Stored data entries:

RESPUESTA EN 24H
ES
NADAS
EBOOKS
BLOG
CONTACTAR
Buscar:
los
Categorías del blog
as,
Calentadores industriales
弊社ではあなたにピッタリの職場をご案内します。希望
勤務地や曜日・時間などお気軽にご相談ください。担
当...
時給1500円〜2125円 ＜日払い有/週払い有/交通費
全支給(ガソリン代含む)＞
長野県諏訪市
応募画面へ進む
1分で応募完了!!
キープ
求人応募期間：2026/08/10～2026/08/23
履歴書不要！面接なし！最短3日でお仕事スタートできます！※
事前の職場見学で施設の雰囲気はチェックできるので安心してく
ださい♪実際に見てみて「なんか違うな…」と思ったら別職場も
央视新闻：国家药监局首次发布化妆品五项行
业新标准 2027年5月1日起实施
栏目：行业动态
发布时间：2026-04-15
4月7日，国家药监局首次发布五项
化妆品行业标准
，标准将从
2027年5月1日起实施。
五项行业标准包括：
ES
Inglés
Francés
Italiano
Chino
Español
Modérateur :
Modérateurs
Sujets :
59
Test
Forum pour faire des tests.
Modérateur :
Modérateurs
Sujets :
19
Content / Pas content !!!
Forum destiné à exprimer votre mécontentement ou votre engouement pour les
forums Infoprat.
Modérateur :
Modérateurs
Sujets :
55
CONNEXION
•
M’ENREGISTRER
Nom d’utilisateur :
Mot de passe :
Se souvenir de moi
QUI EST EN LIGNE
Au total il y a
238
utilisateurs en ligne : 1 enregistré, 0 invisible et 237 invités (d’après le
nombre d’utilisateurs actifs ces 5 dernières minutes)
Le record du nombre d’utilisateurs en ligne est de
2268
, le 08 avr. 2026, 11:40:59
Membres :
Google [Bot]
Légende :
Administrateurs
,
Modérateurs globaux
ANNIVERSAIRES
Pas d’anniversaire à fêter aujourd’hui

### About this task
Among the lines above, find those carrying the word "utilisateurs" and copy them out.

### Exercise result
utilisateurs en ligne : 1 enregistré, 0 invisible et 237 invités (d’après le
nombre d’utilisateurs actifs ces 5 dernières minutes)
Le record du nombre d’utilisateurs en ligne est de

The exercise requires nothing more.